Reputation: 9725
I was able to generate the first spider ok
Thu Feb 27 - 01:59 PM > scrapy genspider confluenceChildPages confluence
Created spider 'confluenceChildPages' using template 'crawl' in module:
dirbot.spiders.confluenceChildPages
But when I attempted to generate another spider, I got this:
Thu Feb 27 - 01:59 PM > scrapy genspider xxx confluence
Traceback (most recent call last):
File "/usr/bin/scrapy", line 5, in <module>
pkg_resources.run_script('Scrapy==0.22.2', 'scrapy')
File "/usr/lib/python2.7/site-packages/pkg_resources.py", line 505, in run_script
self.require(requires)[0].run_script(script_name, ns)
File "/usr/lib/python2.7/site-packages/pkg_resources.py", line 1245, in run_script
execfile(script_filename, namespace, namespace)
File "/usr/lib/python2.7/site-packages/Scrapy-0.22.2-py2.7.egg/EGG-INFO/scripts/scrapy", line 4, in <module>
execute()
File "/usr/lib/python2.7/site-packages/Scrapy-0.22.2-py2.7.egg/scrapy/cmdline.py", line 143, in execute
_run_print_help(parser, _run_command, cmd, args, opts)
File "/usr/lib/python2.7/site-packages/Scrapy-0.22.2-py2.7.egg/scrapy/cmdline.py", line 89, in _run_print_help
func(*a, **kw)
File "/usr/lib/python2.7/site-packages/Scrapy-0.22.2-py2.7.egg/scrapy/cmdline.py", line 150, in _run_command
cmd.run(args, opts)
File "/usr/lib/python2.7/site-packages/Scrapy-0.22.2-py2.7.egg/scrapy/commands/genspider.py", line 68, in run
crawler = self.crawler_process.create_crawler()

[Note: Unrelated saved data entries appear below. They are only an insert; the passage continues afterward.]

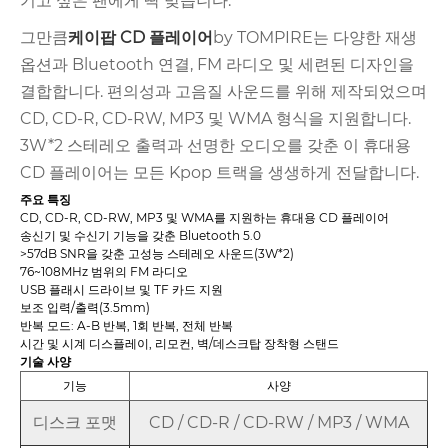
기고 싶은 팬에게 딱 맞습니다.
그만큼
케이팝 CD 플레이어
by TOMPIRE는 다양한 재생
옵션과 Bluetooth 연결, FM 라디오 및 세련된 디자인을
결합합니다. 편의성과 고음질 사운드를 위해 제작되었으며
CD, CD-R, CD-RW, MP3 및 WMA 형식을 지원합니다.
3W*2 스테레오 출력과 선명한 오디오를 갖춘 이 휴대용
CD 플레이어는 모든 Kpop 트랙을 생생하게 전달합니다.
주요 특징
CD, CD-R, CD-RW, MP3 및 WMA를 지원하는 휴대용 CD 플레이어
송신기 및 수신기 기능을 갖춘 Bluetooth 5.0
>57dB SNR을 갖춘 고성능 스테레오 사운드(3W*2)
76~108MHz 범위의 FM 라디오
USB 플래시 드라이브 및 TF 카드 지원
보조 입력/출력(3.5mm)
반복 모드: A-B 반복, 1회 반복, 전체 반복
시간 및 시계 디스플레이, 리모컨, 벽/데스크탑 장착형 스탠드
기술 사양
기능
사양
디스크 포맷
CD / CD-R / CD-RW / MP3 / WMA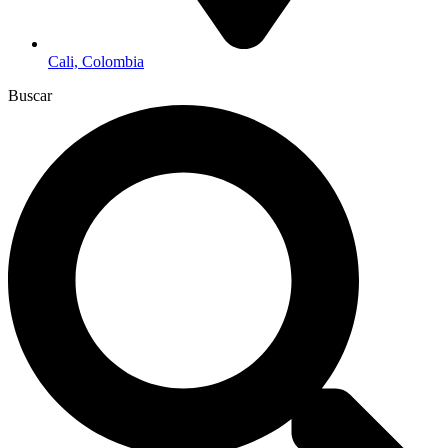
Cali, Colombia
Buscar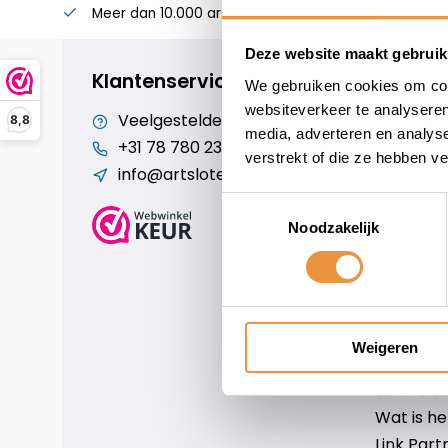
Meer dan 10.000 artikelen
Alles voor uw twee
Deze website maakt gebruik
Klantenservice
We gebruiken cookies om cont
websiteverkeer te analyseren
Veelgestelde vragen
Cookiebe
8,8
media, adverteren en analys
+31 78 780 2330
Over ons
verstrekt of die ze hebben v
info@artsloten.nl
Algemen
Disclaim
Toestemmingsselectie
Privacy P
Noodzakelijk
Betaalm
Verzende
Contact
Sitemap
Weigeren
Art-sloten
Scm-slote
Wat is h
Link Part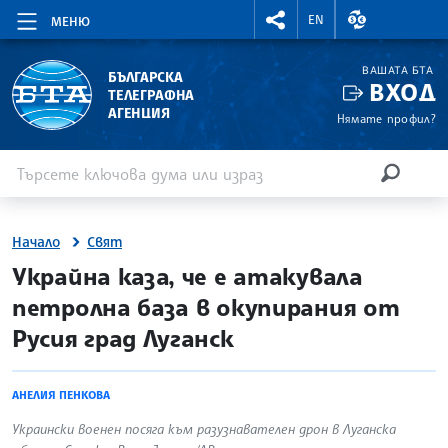
RIGHTMENU.SOCIAL
ВАЛУТНИ КУР
EN
МЕНЮ
ВАШАТА БТА
БЪЛГАРСКА
ВХОД
ТЕЛЕГРАФНА
АГЕНЦИЯ
Нямате профил?
Въведете ключова дума или израз
Търсене
ТЪРСЕН
Начало
Свят
site.bta
Украйна каза, че е атакувала
петролна база в окупирания от
Русия град Луганск
АНЕЛИЯ ПЕНКОВА
Украински военен посяга към разузнавателен дрон в Луганска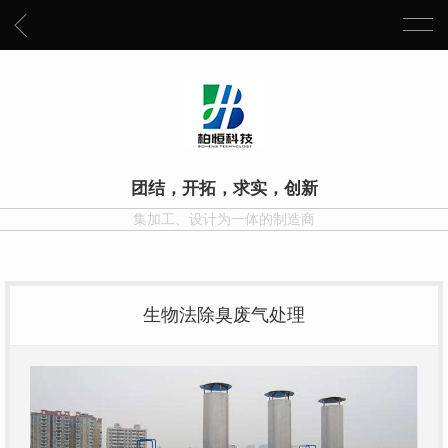
团结，开拓，求实，创新
集加工、设计为一体的制造商
生物法除臭废气处理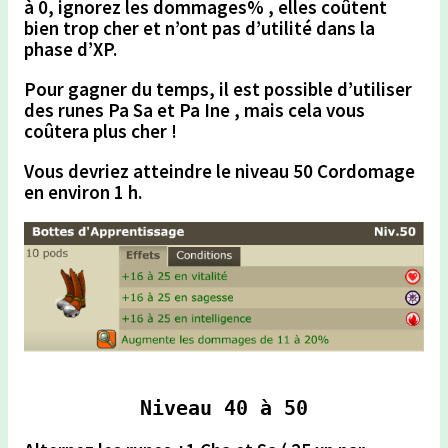
à 0,
ignorez les dommages% , elles coûtent
bien trop cher et n’ont pas d’utilité dans la
phase d’XP.
Pour gagner du temps,
il est possible d’utiliser
des runes Pa Sa et Pa Ine , mais
cela vous
coûtera plus cher !
Vous devriez atteindre le niveau 50 Cordomage
en environ 1 h.
Niveau 40 à 50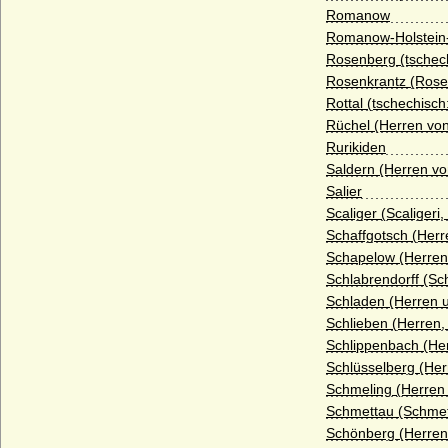
Romanow
Haus Montfort-l'Amaury
Romanow-Holstein
Rosenberg (tschec
Haus Montmorency (Maison de
Montmorency)
Rosenkrantz (Rose
Rottal (tschechisch
Haus Namur
Rüchel (Herren vo
Haus Nassau (Ottonische Linie)
Rurikiden
Saldern (Herren vo
Haus Nassau (Walramische Linie)
Salier
Haus Oettingen
Scaliger (Scaligeri,
Schaffgotsch (Herr
Haus Oldenburg
Schapelow (Herren
Haus Orléans-Longueville
Schlabrendorff (Sc
Schladen (Herren 
Haus Petrovic-Njego?
Schlieben (Herren,
Haus Plantagenet
Schlippenbach (Her
Schlüsselberg (Her
Haus Poniatowski
Schmeling (Herren
Haus Pückler
Schmettau (Schmet
Schönberg (Herren
Haus Radziwill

File "/usr/lib/python2.7/site-packages/Scrapy-0.22.2-py2.7.egg/scrapy/crawler.py", line 87, in create_crawler
self.crawlers[name] = Crawler(self.settings)
File "/usr/lib/python2.7/site-packages/Scrapy-0.22.2-py2.7.egg/scrapy/crawler.py", line 25, in __init__
self.spiders = spman_cls.from_crawler(self)
File "/usr/lib/python2.7/site-packages/Scrapy-0.22.2-py2.7.egg/scrapy/spidermanager.py", line 35, in from_crawler
sm = cls.from_settings(crawler.settings)
File "/usr/lib/python2.7/site-packages/Scrapy-0.22.2-py2.7.egg/scrapy/spidermanager.py", line 31, in from_settings
return cls(settings.getlist('SPIDER_MODULES'))
File "/usr/lib/python2.7/site-packages/Scrapy-0.22.2-py2.7.egg/scrapy/spidermanager.py", line 22, in __init__
for module in walk_modules(name):
File "/usr/lib/python2.7/site-packages/Scrapy-0.22.2-py2.7.egg/scrapy/utils/misc.py", line 68, in walk_modules
submod = import_module(fullpath)
File "/usr/lib/python2.7/importlib/__init__.py", line 37, in import_module
__import__(name)
File "/d/Work/TollOnline/Notes/Issues/JIRA/TOL-821_Review_Toll_Online_Confluence_Pages/dirbot-master/dirbot/spiders/confluenceChildPages.py", line 4, in <module>
from scrapybot.items import ScrapybotItem
ImportError: No module named scrapybot.items
Update: Thursday 27 February 2014, 07:35:24 PM - to add information @omair_77 was asking for.
I am using dirbot from https://github.com/scrapy/dirbot.
Initial directory structure is:
.
./.gitignore
./dirbot
./dirbot/items.py
./dirbot/pipelines.py
./dirbot/settings.py
./dirbot/spiders
./dirbot/spiders/dmoz.py
./dirbot/spiders/__init__.py
./dirbot/__init__.py
./README.rst
./scrapy.cfg
./setup.py
I then try to create two spiders:
scrapy genspider confluenceChildPagesWithTags confluence
scrapy genspider confluenceChildPages confluence
and I get the error on the second genspider
command.
Update: Wednesday 5 March 2014, 02:16:07 PM - to add information in relation to @Darian's answer. Showing that scrapybot pops up only after the first genspider command.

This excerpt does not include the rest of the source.